When the Ameritrade company launched a $200 million marketing drive to explain the joys of online trading in autumn 1999, a barrage of TV commercials invited viewers to join in the fun. The news was bullish, and the firm’s motto — "Believe in yourself" — provided an upbeat message. Tech stocks led advances in self-affirmation.
A senior vice president at Ameritrade proclaimed that online investing "empowers individuals to take control of their financial lives." Within several months, the Nasdaq composite index nearly doubled. When spring 2000 began, plenty of satisfied new customers were glad to be playing the click-and-invest game.
Now, four seasons later, the Nasdaq is less than half of where it was. Losses have been particularly devastating for many of the investors who’d found the get-with-it advertisements and other media hype too irresistible to resist a year ago.
These days, the online trading commercials are on television with less frequency and less exuberance. They seem to be more targeted at long-term professional investors. Meanwhile, journalists speak ruefully, sometimes in morose tones, about the digital gold that has turned to silicon ashes in the mouths of America’s stock-buying public.
Sure, "caveat emptor" and all that. Everyone should have known the risks. The same can be said for millions of consumers who have let smiley cigarette advertisements coax them into smoking. But if the online trading ads carried any warning labels at all, they were in very small print.
On a daily basis, CNN’s "Moneyline" and many other national TV programs stoked the buying frenzy. It was all quite lucrative — bringing in record levels of commissions for brokerage houses and high ratings for market-fixated network shows. Only spoilsports warned that disaster loomed, and they didn’t get nearly as much air time as the boosters.
Today, news reports tell about formerly soaring dot-com executives who have seen their multimillions (or billions) turn into Nasdaq rubble. Even in burned-out condition, the stars of cyberspace get plenty of media attention. Less common are the stories that focus on rank-and-file investors who lost most of their life’s savings.
We still aren’t getting much coverage of some grim details. For instance: How were so many people drawn in by the warm-and-cuddly images of investment-by-mouse as a means to financial security and personal glory? What was it about the prevailing media environment that persuaded millions of Americans to put money they couldn’t afford to lose into high-tech stocks that were incapable of sustaining vastly inflated share prices?

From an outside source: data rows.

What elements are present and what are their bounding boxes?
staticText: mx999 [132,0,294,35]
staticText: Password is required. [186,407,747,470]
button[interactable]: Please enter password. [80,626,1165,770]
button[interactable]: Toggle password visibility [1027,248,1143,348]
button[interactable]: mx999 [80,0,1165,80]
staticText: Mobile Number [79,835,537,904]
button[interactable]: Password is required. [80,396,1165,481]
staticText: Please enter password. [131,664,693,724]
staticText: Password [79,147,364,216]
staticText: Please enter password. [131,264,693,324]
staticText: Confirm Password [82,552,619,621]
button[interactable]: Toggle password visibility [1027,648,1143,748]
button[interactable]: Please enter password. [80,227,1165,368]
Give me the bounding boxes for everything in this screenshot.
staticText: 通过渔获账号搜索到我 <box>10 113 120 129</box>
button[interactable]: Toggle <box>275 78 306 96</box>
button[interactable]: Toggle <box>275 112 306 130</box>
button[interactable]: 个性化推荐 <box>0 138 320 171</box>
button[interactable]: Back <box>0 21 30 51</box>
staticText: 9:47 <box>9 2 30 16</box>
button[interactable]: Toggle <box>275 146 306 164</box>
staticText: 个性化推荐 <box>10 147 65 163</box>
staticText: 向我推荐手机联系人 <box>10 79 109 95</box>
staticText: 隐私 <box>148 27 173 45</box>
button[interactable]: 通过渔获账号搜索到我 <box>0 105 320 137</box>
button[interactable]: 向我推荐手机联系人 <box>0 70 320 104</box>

Eighteen months ago, Ameritrade was boasting in a news release that its huge ad blitz would go after every sector of society: "The campaign’s target audience is more psychographic than demographic, cutting across all ages, races, professions and income levels."
All "income levels" included people with close to zero disposable income. The online brokerage firms proved adept at separating a lot of those individuals from their money.
Whatever their economic class, many in the cross hairs stood to forfeit more than dollars. To the extent that they bought into ad pitches and broader media mania for online trading, people were also vulnerable to bait-and-switch tactics that manipulated insecurities in the realm of self-esteem. With stocks climbing, a slogan like "Believe in yourself" was apt to seem like a welcome boost, a pat on the back. But when self-regard is pegged to stock prices, what happens when the market tanks?
Embedded in the ostensible affirmation was a much less humanistic message: Believe in wealth. And no matter where the market is headed, that’s a message that ends up doing enormous damage — inflicted with the help of ongoing media themes — portraying a person’s capital buildup as a key indicator of worth as a human being.
Let’s face it: From splashy magazine features to commercials and entertainment shows on television to laudatory news profiles of venture-capitalist billionaires, mass media outlets are frequently touting the accumulation of financial assets as the pinnacle of achievement.
Viewed from another planet, the basic character of these dominant media values would be clear. But we’re accustomed to this constant propaganda. We’re encouraged to think it’s normal. And the costs — for individuals and for our society — go well beyond any losses in the stock market.